──────── Data in this exercise ────────

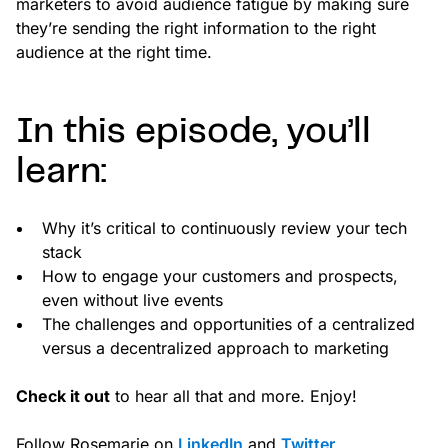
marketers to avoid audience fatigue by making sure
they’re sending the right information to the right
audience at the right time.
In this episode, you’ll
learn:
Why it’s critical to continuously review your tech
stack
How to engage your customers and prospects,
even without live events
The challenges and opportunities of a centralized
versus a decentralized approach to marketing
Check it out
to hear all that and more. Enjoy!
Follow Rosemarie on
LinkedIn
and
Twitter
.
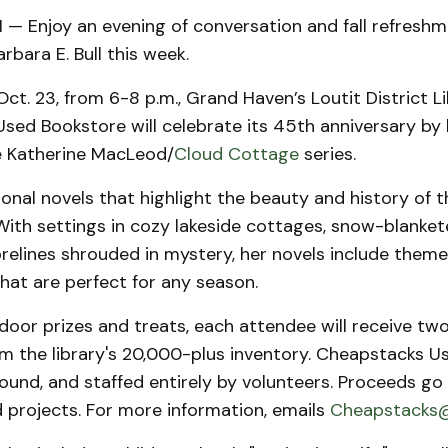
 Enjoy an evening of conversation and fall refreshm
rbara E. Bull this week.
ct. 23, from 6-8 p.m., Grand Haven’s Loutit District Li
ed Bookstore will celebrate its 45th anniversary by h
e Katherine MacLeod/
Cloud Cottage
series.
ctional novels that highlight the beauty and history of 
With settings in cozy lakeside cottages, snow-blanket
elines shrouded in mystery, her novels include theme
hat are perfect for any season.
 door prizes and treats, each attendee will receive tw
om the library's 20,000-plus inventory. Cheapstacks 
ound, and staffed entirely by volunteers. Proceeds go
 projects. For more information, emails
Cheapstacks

────────

With the pictures excluded, restate the material exactly as it stands.

Written solution –
marketers to avoid audience fatigue by making sure
they’re sending the right information to the right
audience at the right time.
In this episode, you’ll
learn:
Why it’s critical to continuously review your tech
stack
How to engage your customers and prospects,
even without live events
The challenges and opportunities of a centralized
versus a decentralized approach to marketing
Check it out
to hear all that and more. Enjoy!
Follow Rosemarie on
LinkedIn
and
Twitter
.
 Enjoy an evening of conversation and fall refreshm
rbara E. Bull this week.
ct. 23, from 6-8 p.m., Grand Haven’s Loutit District Li
ed Bookstore will celebrate its 45th anniversary by h
e Katherine MacLeod/
Cloud Cottage
series.
ctional novels that highlight the beauty and history of 
With settings in cozy lakeside cottages, snow-blanket
elines shrouded in mystery, her novels include theme
hat are perfect for any season.
 door prizes and treats, each attendee will receive tw
om the library's 20,000-plus inventory. Cheapstacks 
ound, and staffed entirely by volunteers. Proceeds go
 projects. For more information, emails
Cheapstacks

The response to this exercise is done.